Segment Start: Supplied entries

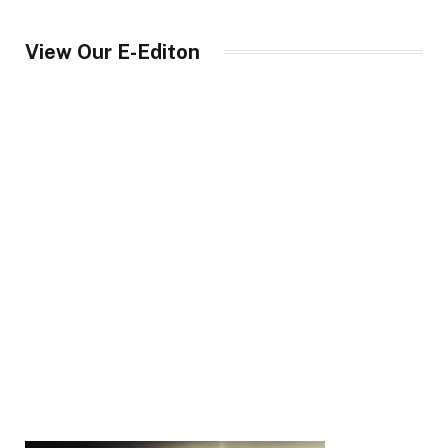
View Our E-Editon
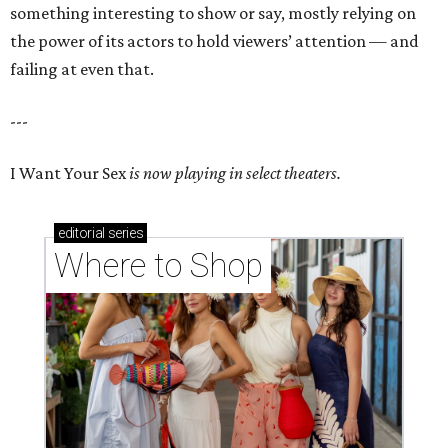
something interesting to show or say, mostly relying on
the power of its actors to hold viewers’ attention — and
failing at even that.
---
I Want Your Sex
is now playing in select theaters.
editorial
series
Where to Shop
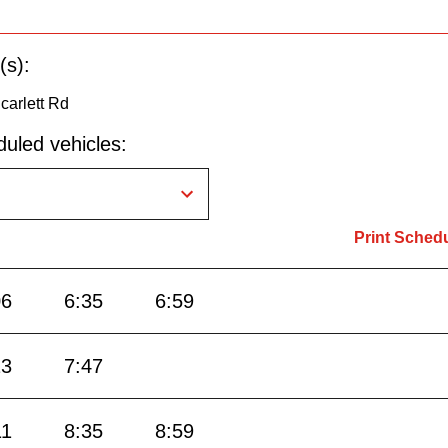
(s):
carlett Rd
uled vehicles:
Print Sched
06
6:35
6:59
23
7:47
11
8:35
8:59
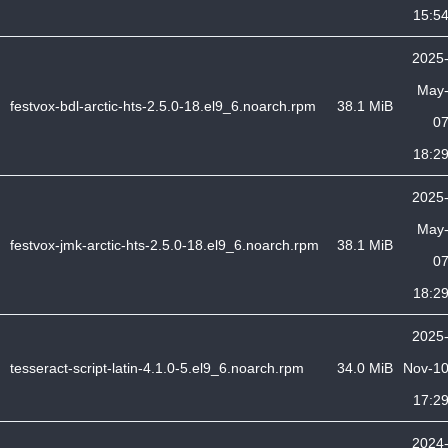
15:5
2025
May
festvox-bdl-arctic-hts-2.5.0-18.el9_6.noarch.rpm
38.1 MiB
0
18:2
2025
May
festvox-jmk-arctic-hts-2.5.0-18.el9_6.noarch.rpm
38.1 MiB
0
18:2
2025
tesseract-script-latin-4.1.0-5.el9_6.noarch.rpm
34.0 MiB
Nov-1
17:2
2024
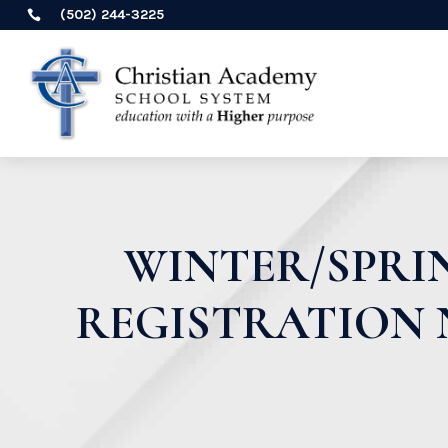
(502) 244-3225

WINTER/SPRI
REGISTRATION 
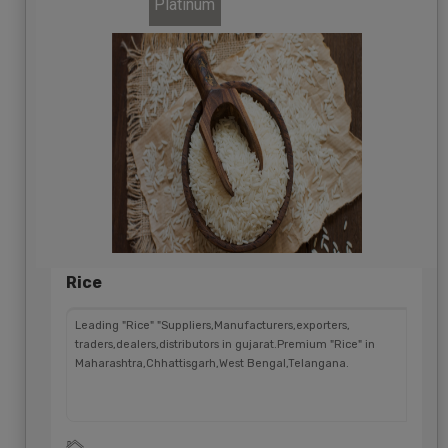
Platinum
Rice
Leading "Rice" "Suppliers,Manufacturers,exporters,
traders,dealers,distributors in gujarat.Premium "Rice" in
Maharashtra,Chhattisgarh,West Bengal,Telangana.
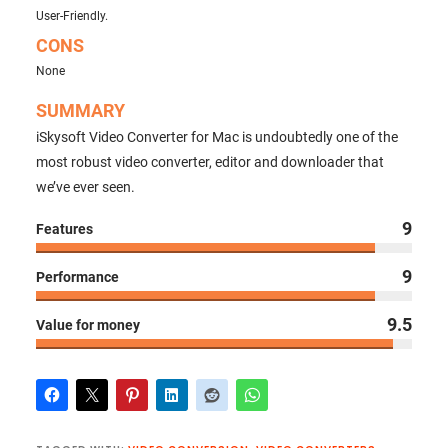
User-Friendly.
CONS
None
SUMMARY
iSkysoft Video Converter for Mac is undoubtedly one of the
most robust video converter, editor and downloader that
we’ve ever seen.
9
Features
9
Performance
9.5
Value for money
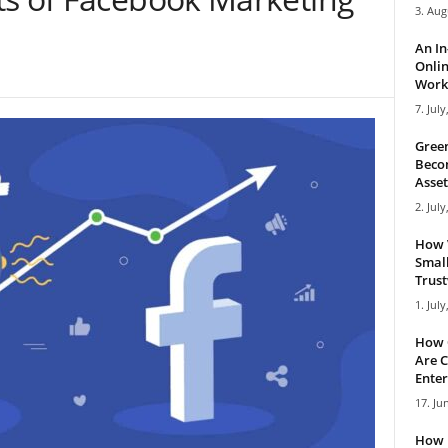
3. Aug
An I
Onlin
Work 
7. July
Green
Becom
Asset
2. July
How 
Small
Trus
1. July
How 
Are C
Enter
17. Ju
How 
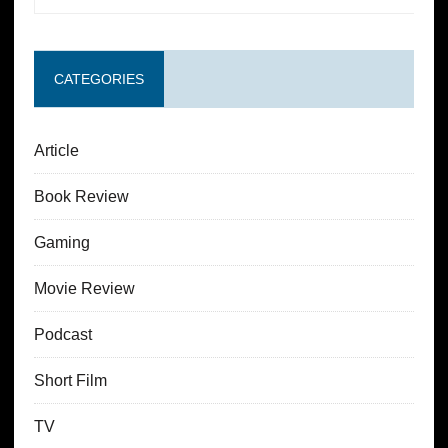
CATEGORIES
Article
Book Review
Gaming
Movie Review
Podcast
Short Film
TV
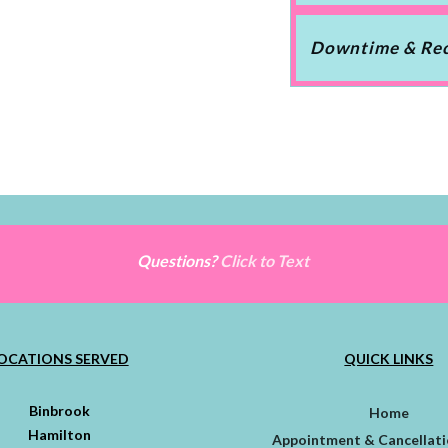
Downtime & Re
Questions?
Click to Text
OCATIONS SERVED
QUICK LINKS
Binbrook
Home
Hamilton
Appointment & Cancellati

Segment End: Supplied entries

--- Task to carry out ---
Return every line of the preceding records in which the word "that" appears.

--- Result for this task ---
failing at even that.
most robust video converter, editor and downloader that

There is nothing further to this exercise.